Tuesday, February 16, 2010


"Under the microscope, I found that snowflakes were miracles of beauty; and it seemed a shame that this beauty should not be seen and appreciated by others. Every crystal was a masterpiece of design and no one design was ever repeated. When a snowflake melted, that design was forever lost. Just that much beauty was gone, without leaving any record behind."

Those eloquent words were written by Wilson “Snowflake” Bentley, who in 1885 became the first person to photograph a single snow crystal. He would go on to photograph more than 5000 snowflakes and make the discovery that no two snowflakes are alike.

In the aftermath of a recent blizzard it’s difficult to think of snow in such a poetic manner. In reality, snow is a mineral, just like salt or even diamonds. At the center of a snowflake is a speck of dust that can contain anything from an outer space particle to volcanic ash. As the snowflake forms around that speck, its shape is altered by humidity, temperature and wind. A snow crystal can be 50 times as wide as it is thick. According to Guinness World Records, the largest snowflake ever recorded was a 15-incher that besieged Fort Keogh, Montana, in 1887.

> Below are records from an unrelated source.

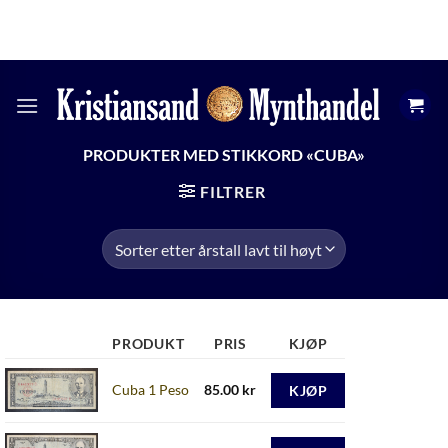
Skip
KRSMYNTHANDEL@GMAIL.COM
ÅPNINGSTIDER
to
+47 474 13 598
content
PRODUKTER MED STIKKORD «CUBA»
FILTRER
PRODUKT
PRIS
KJØP
Cuba 1 Peso
85.00
kr
KJØP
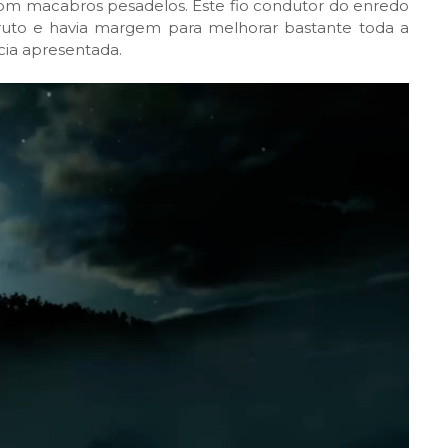
 macabros pesadelos. Este fio condutor do enredo
 abruto e havia margem para melhorar bastante toda a
cia apresentada.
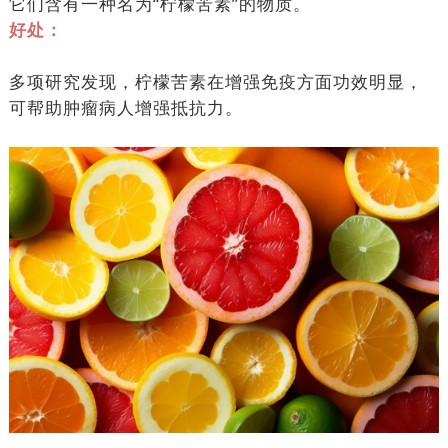
它们含有一种名为“柠檬苦素”的物质。
好处：
多项研究发现，柠檬苦素在增强免疫方面功效明显，
可帮助肿瘤病人增强抵抗力。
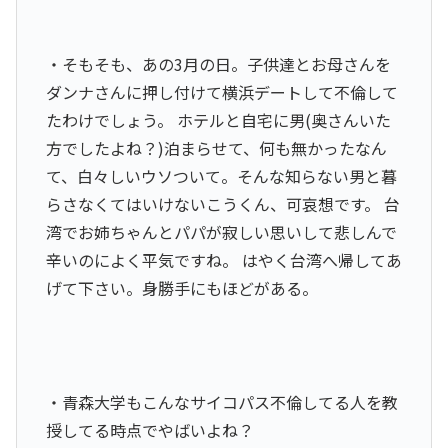
・そもそも、あの3月の日。子供達とお母さんを
ダンナさんに押し付けて横浜デートして不倫して
たわけでしょう。 ホテルと自宅に男(奥さんいた
方でしたよね？)泊まらせて、何も無かったなん
て、白々しいウソついて。そんな知らない男と暮
らさなくてはいけないこうくん、可哀想です。 台
湾でお姉ちゃんとパパが寂しい思いして悲しんで
辛いのによく平気ですね。 はやく台湾へ帰してあ
げて下さい。身勝手にもほどがある。
・青森大学もこんなサイコパス不倫してる人を教
授してる時点でやばいよね？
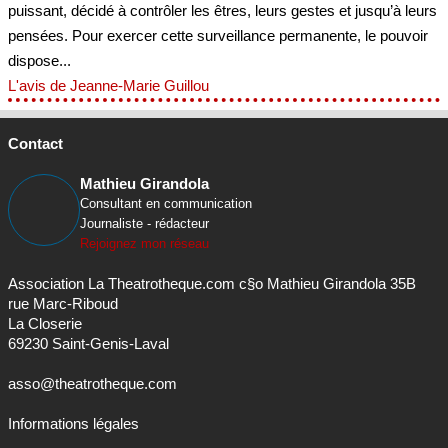
puissant, décidé à contrôler les êtres, leurs gestes et jusqu’à leurs
pensées. Pour exercer cette surveillance permanente, le pouvoir
dispose...
L'avis de Jeanne-Marie Guillou
Contact
Mathieu Girandola
Consultant en communication
Journaliste - rédacteur
Rejoignez mon réseau
Association La Theatrotheque.com c§o Mathieu Girandola 35B
rue Marc-Riboud
La Closerie
69230 Saint-Genis-Laval
asso@theatrotheque.com
Informations légales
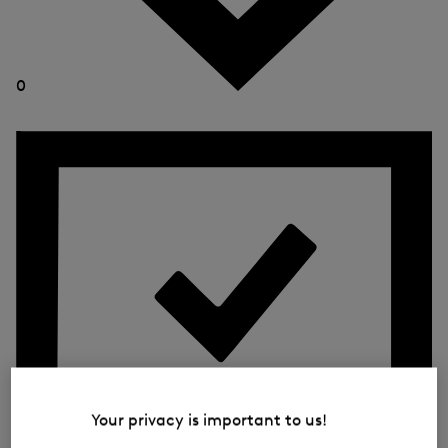
0
Your privacy is important to us!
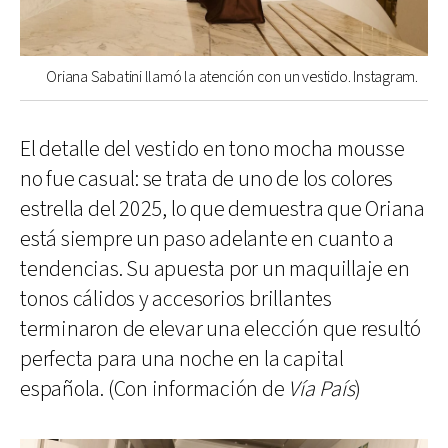
Oriana Sabatini llamó la atención con un vestido. Instagram.
El detalle del vestido en tono mocha mousse
no fue casual: se trata de uno de los colores
estrella del 2025, lo que demuestra que Oriana
está siempre un paso adelante en cuanto a
tendencias. Su apuesta por un maquillaje en
tonos cálidos y accesorios brillantes
terminaron de elevar una elección que resultó
perfecta para una noche en la capital
española. (Con información de
Vía País
)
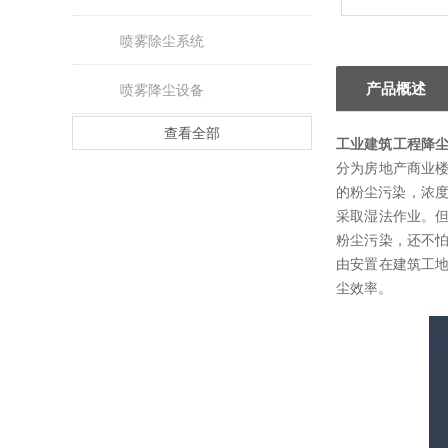
喷雾除尘系统
产品概述
喷雾降尘设备
查看全部
工业建筑工程降
分为房地产商业
的粉尘污染，浓度
采取湿法作业。
粉尘污染，还不
由安置在建筑工地
尘效率。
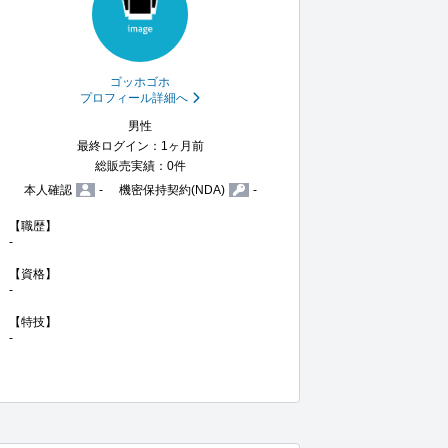
ゴッホゴホ
プロフィール詳細へ
男性
最終ログイン：1ヶ月前
総販売実績：0件
本人確認
-
機密保持契約(NDA)
-
【職歴】

-

【資格】

-

【特技】

-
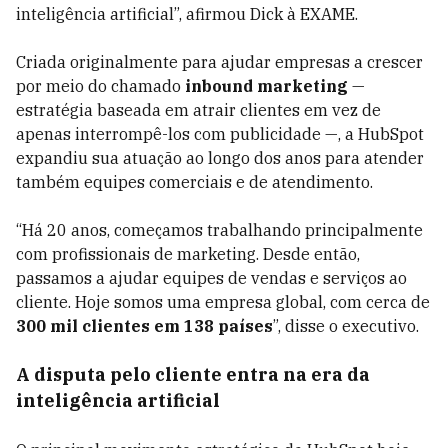
inteligência artificial”, afirmou Dick à EXAME.
Criada originalmente para ajudar empresas a crescer
por meio do chamado
inbound marketing
—
estratégia baseada em atrair clientes em vez de
apenas interrompê-los com publicidade —, a HubSpot
expandiu sua atuação ao longo dos anos para atender
também equipes comerciais e de atendimento.
“Há 20 anos, começamos trabalhando principalmente
com profissionais de marketing. Desde então,
passamos a ajudar equipes de vendas e serviços ao
cliente. Hoje somos uma empresa global, com cerca de
300 mil clientes em 138 países
”, disse o executivo.
A disputa pelo cliente entra na era da
inteligência artificial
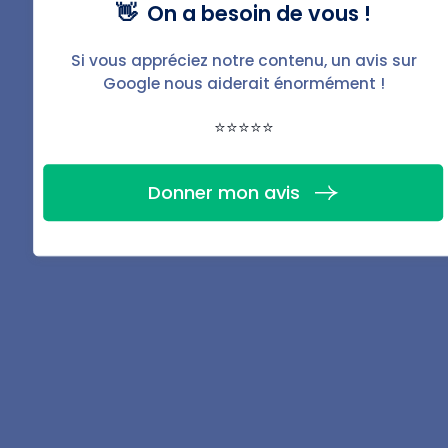
Téléchargez la fiche
👋 On a besoin de vous !
PDF de ce guide
Si vous appréciez notre contenu, un avis sur
Google nous aiderait énormément !
Télécharger
⭐⭐⭐⭐⭐
Donner mon avis
Partager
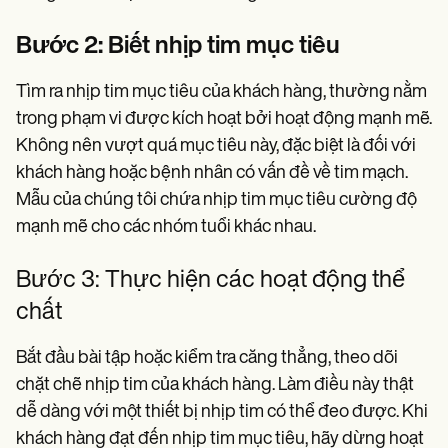
Bước 2: Biết nhịp tim mục tiêu
Tìm ra nhịp tim mục tiêu của khách hàng, thường nằm
trong phạm vi được kích hoạt bởi hoạt động mạnh mẽ.
Không nên vượt quá mục tiêu này, đặc biệt là đối với
khách hàng hoặc bệnh nhân có vấn đề về tim mạch.
Mẫu của chúng tôi chứa nhịp tim mục tiêu cường độ
mạnh mẽ cho các nhóm tuổi khác nhau.
Bước 3: Thực hiện các hoạt động thể
chất
Bắt đầu bài tập hoặc kiểm tra căng thẳng, theo dõi
chặt chẽ nhịp tim của khách hàng. Làm điều này thật
dễ dàng với một thiết bị nhịp tim có thể đeo được. Khi
khách hàng đạt đến nhịp tim mục tiêu, hãy dừng hoạt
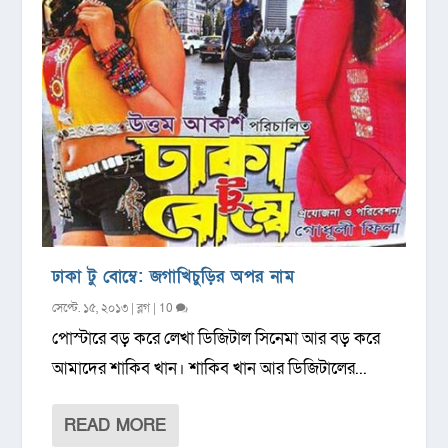
ঢাকা টু বোম্বে: জগাখিচুড়ির অপর নাম
সেপ্টে. ১৫, ২০১৩
|
ব্লগ
|
10
পোস্টারে বড় করে লেখা ডিজিটাল সিনেমা আর বড় করে
আমাদের শাকিব খান। শাকিব খান আর ডিজিটালের...
READ MORE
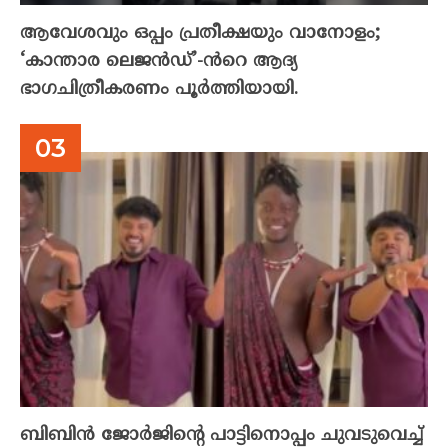
ആവേശവും ഒപ്പം പ്രതീക്ഷയും വാനോളം;
‘കാന്താര ലെജൻഡ്’-ൻറെ ആദ്യ
ഭാഗചിത്രീകരണം പൂർത്തിയായി.
ബിബിൻ ജോർജിന്റെ പാട്ടിനൊപ്പം ചുവടുവെച്ച്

As Bentley documented with his photographs, individual snowflakes can be beautiful, but blizzard conditions make for dangerous roadways. Although snow and ice are bad for driving, these natural substances pose no threat to our environment. The methods we use to remove snow and ice, however, can be harmful to our natural resources.

Because it is readily available, effective, and inexpensive, salt is typically the first line of defense to make our roadways safer. Yes, salt is a natural resource, but excess salt can saturate and destroy soil’s natural structure and result in erosion. High concentrations of salt can damage and kill vegetation - a vital buffer between land and water - and pose a serious threat to fresh water ecosystems and fish. Excess salt can also get into our groundwater and runoff into reservoirs affecting our drinking water.

At home we can avoid using salt on our driveways, sidewalks and walkways. When possible, shoveling immediately after the snow stops falling is a good idea. If you’re unable to do so or prefer not to shovel, consider investing in an electric snow blower. True, electric models consume energy, but unlike gas blowers they don’t emit greenhouse gases.

Alternatives to salt for traction include sand or even birdseed (which has the extra benefit of providing food for birds at a time when they really need it). Although these substances won’t melt snow or ice, they will provide a better grip on slick surfaces. Avoid products that contain nitrogen-based urea. Not only are such products more costly, they don’t work when temperatures fall below 20-degrees. Moreover, when urea is applied to the ground it eventually runs off into the street, into storm drains and ends up in our waterways.

To help prevent surface water contamination, snow should be piled in an area that has an adequate depth of soil between the ground level and the water table. The soil and vegetation will act as a filter for pollutants in the melting snow. Always avoid plowing snow into surface waters or near storm drains

We are unaccustomed to blizzard conditions in our area. Still, we should be informed on how best to handle such an abundance of snow and ice so we can protect our abundant natural resources all winter long.